What Makes RLinf Unique#
Macro-to-Micro Flow (M2Flow): a new paradigm that executes macro-level logical flows through micro-level execution flows, decoupling logical workflow construction (programmable) from physical communication and scheduling (efficient).
Flexible execution modes:
Collocated — share all GPUs across all workers.
Disaggregated — enable fine-grained pipelining.
Hybrid — a customizable combination of collocated and disaggregated modes.
Auto scheduling:
Dynamic — schedule resource allocation on the fly to maximize utilization.

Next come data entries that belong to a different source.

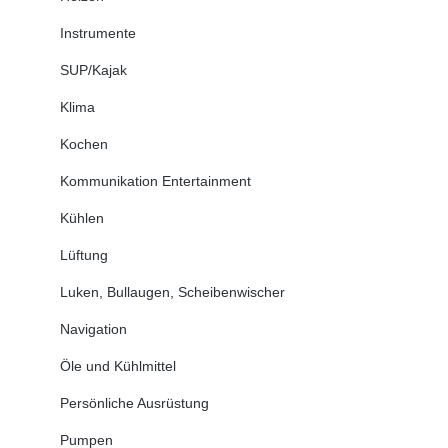
Instrumente
SUP/Kajak
Klima
Kochen
Kommunikation Entertainment
Kühlen
Lüftung
Luken, Bullaugen, Scheibenwischer
Navigation
Öle und Kühlmittel
Persönliche Ausrüstung
Pumpen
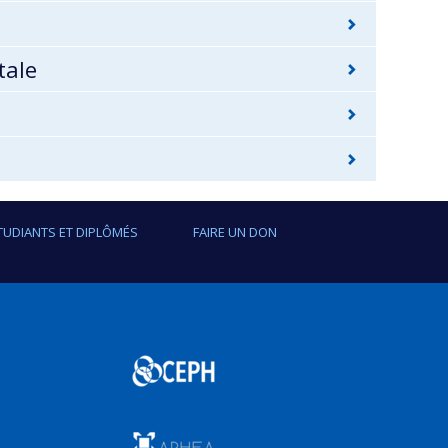
tale
TUDIANTS ET DIPLÔMÉS
FAIRE UN DON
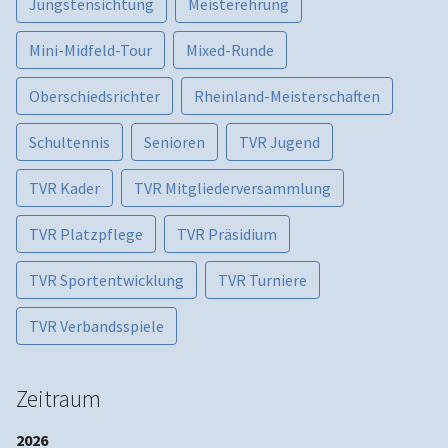
Jüngstensichtung
Meisterehrung
Mini-Midfeld-Tour
Mixed-Runde
Oberschiedsrichter
Rheinland-Meisterschaften
Schultennis
Senioren
TVR Jugend
TVR Kader
TVR Mitgliederversammlung
TVR Platzpflege
TVR Präsidium
TVR Sportentwicklung
TVR Turniere
TVR Verbandsspiele
Zeitraum
2026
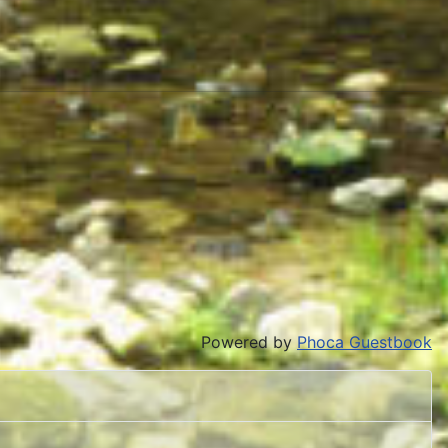
Powered by
Phoca Guestbook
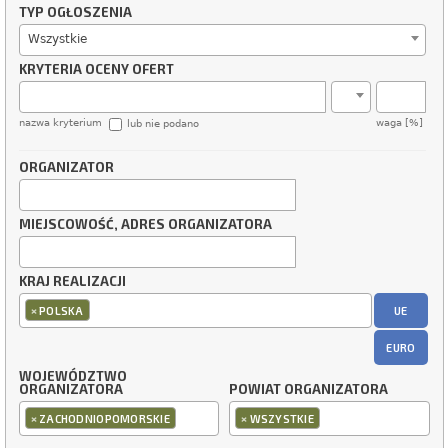
TYP OGŁOSZENIA
Wszystkie
KRYTERIA OCENY OFERT
nazwa kryterium
waga [%]
lub nie podano
ORGANIZATOR
MIEJSCOWOŚĆ, ADRES ORGANIZATORA
KRAJ REALIZACJI
×
UE
POLSKA
EURO
WOJEWÓDZTWO
ORGANIZATORA
POWIAT ORGANIZATORA
×
×
ZACHODNIOPOMORSKIE
WSZYSTKIE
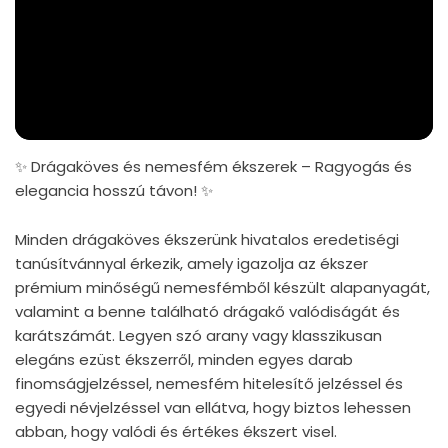
✨ Drágaköves és nemesfém ékszerek – Ragyogás és
elegancia hosszú távon! ✨
Minden drágaköves ékszerünk hivatalos eredetiségi
tanúsítvánnyal érkezik, amely igazolja az ékszer
prémium minőségű nemesfémből készült alapanyagát,
valamint a benne található drágakő valódiságát és
karátszámát. Legyen szó arany vagy klasszikusan
elegáns ezüst ékszerről, minden egyes darab
finomságjelzéssel, nemesfém hitelesítő jelzéssel és
egyedi névjelzéssel van ellátva, hogy biztos lehessen
abban, hogy valódi és értékes ékszert visel.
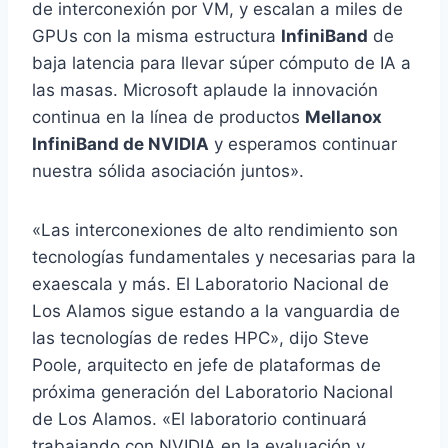
de interconexión por VM, y escalan a miles de
GPUs con la misma estructura
InfiniBand
de
baja latencia para llevar súper cómputo de IA a
las masas. Microsoft aplaude la innovación
continua en la línea de productos
Mellanox
InfiniBand de NVIDIA
y esperamos continuar
nuestra sólida asociación juntos».
«Las interconexiones de alto rendimiento son
tecnologías fundamentales y necesarias para la
exaescala y más. El Laboratorio Nacional de
Los Alamos sigue estando a la vanguardia de
las tecnologías de redes HPC», dijo Steve
Poole, arquitecto en jefe de plataformas de
próxima generación del Laboratorio Nacional
de Los Alamos. «El laboratorio continuará
trabajando con NVIDIA en la evaluación y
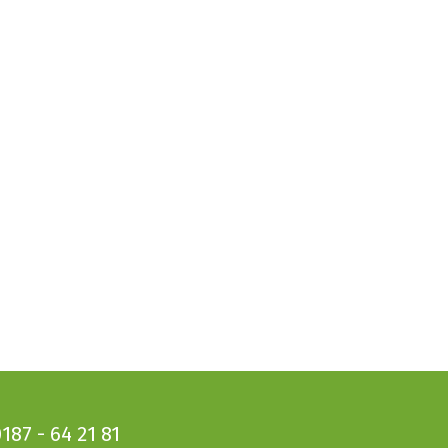
187 - 64 21 81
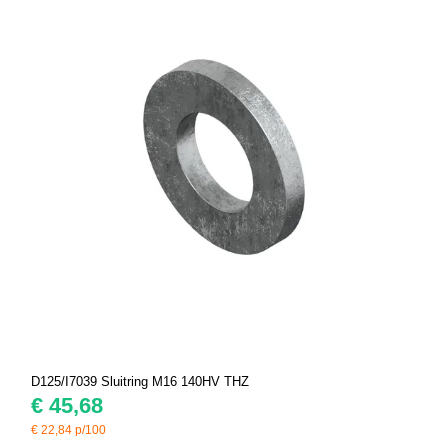
D125/I7039 Sluitring M16 140HV THZ
€
45,68
€
22,84
p/100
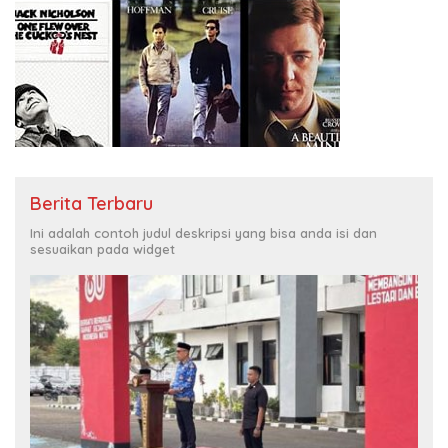
Berita Terbaru
Ini adalah contoh judul deskripsi yang bisa anda isi dan
sesuaikan pada widget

Static — automatically pick the best execution mode for the workload, with no manual resource allocation.
Embodied agent support:
Fast adaptation for mainstream VLA models: OpenVLA, OpenVLA-OFT, π₀, GR00T-N1.5.
Mainstream CPU & GPU simulators via standardized RL interfaces: ManiSkill3, LIBERO, IsaacLab.
The first RL fine-tuning of the π₀ model family with a flow-matching action expert.
Performance#
Hybrid mode with fine-grained pipelining achieves a 120%+ throughput improvement over comparable frameworks.
Automatic online scaling scales training resources dynamically, completing GPU switching within seconds and improving efficiency by a further 20–40% while preserving the on-policy nature of RL algorithms.
Flexible and Easy to Use#
Multiple backends behind one interface — switch without code changes:
FSDP + Hugging Face — rapid adaptation to new models and algorithms; ideal for beginners and fast prototyping.
Megatron + SGLang — optimized for large-scale training and maximum efficiency for demanding workloads.
Adaptive communication via the asynchronous communication channel.
Built-in RL methods, including PPO, GRPO, DAPO, Reinforce++, and more.
SOTA RL Training Reproduction#
RLinf provides end-to-end recipes that reproduce or match state-of-the-art (SOTA) RL results out of the box — run our configs and scripts directly to obtain published numbers without custom engineering.
Embodied tasks: RLinf reaches or matches SOTA success rates on benchmarks such as LIBERO, ManiSkill, and RoboTwin with OpenVLA, OpenVLA-OFT, π₀/π₀.₅, GR00T, and other VLAs. See the Example Gallery gallery and the Reference algorithm specs.
Agentic tasks (including math reasoning): RLinf achieves SOTA performance on AIME24 / AIME25 / GPQA-diamond with DeepSeek-R1-Distill-Qwen models, and supports single- and multi-agent tasks such as Search-R1 and Coding-Online-RL. See Agentic Scenarios.